### WORK ITEM
The answer should be each line of the records that contains the word "Privacy"; please copy them all.

### DATA EXTRACT
*** Block opens ***
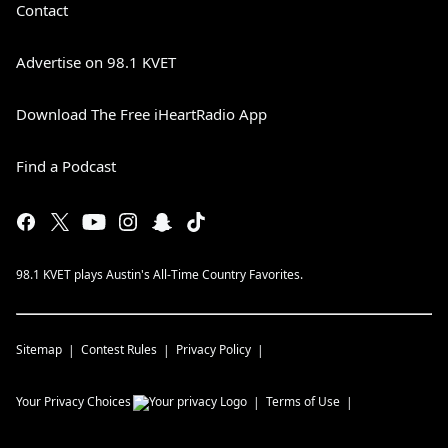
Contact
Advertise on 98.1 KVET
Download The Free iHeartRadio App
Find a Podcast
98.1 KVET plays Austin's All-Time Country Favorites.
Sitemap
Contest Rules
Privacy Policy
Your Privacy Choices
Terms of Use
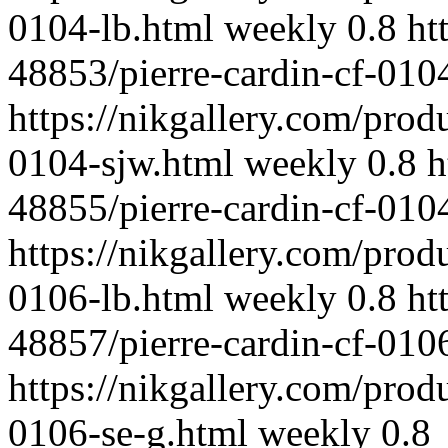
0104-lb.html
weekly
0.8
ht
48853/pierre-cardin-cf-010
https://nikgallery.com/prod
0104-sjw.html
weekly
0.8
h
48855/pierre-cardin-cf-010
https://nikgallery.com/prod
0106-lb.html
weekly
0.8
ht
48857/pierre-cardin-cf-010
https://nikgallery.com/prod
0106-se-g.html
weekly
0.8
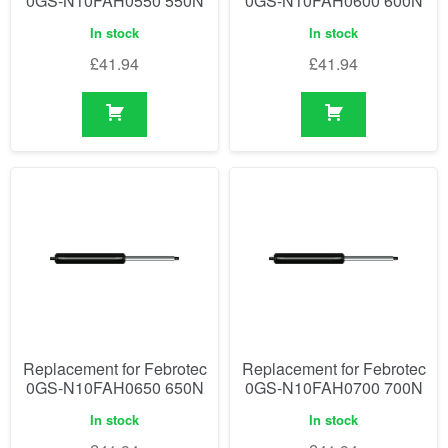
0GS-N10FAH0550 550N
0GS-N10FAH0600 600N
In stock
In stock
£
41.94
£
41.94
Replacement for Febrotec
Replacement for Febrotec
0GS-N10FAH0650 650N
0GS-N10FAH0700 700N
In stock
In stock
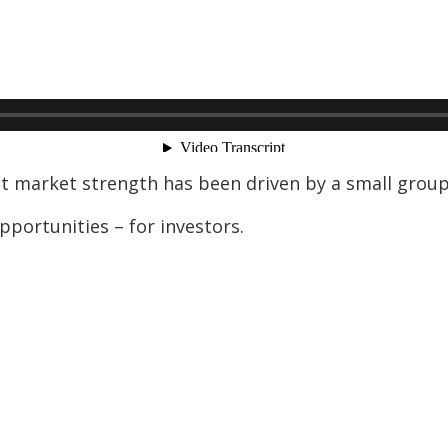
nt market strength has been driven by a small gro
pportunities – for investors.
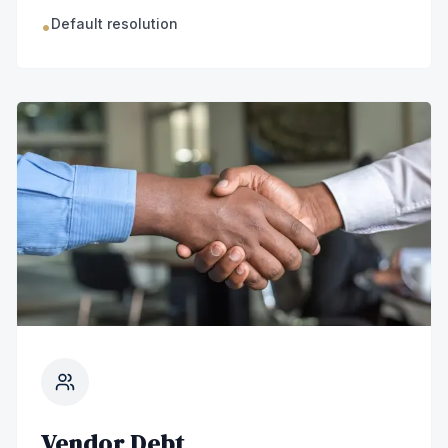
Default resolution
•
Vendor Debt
*** Block closes ***
### SOLUTION TO THIS PROBLEM
Privacy Policy
Your Privacy Choices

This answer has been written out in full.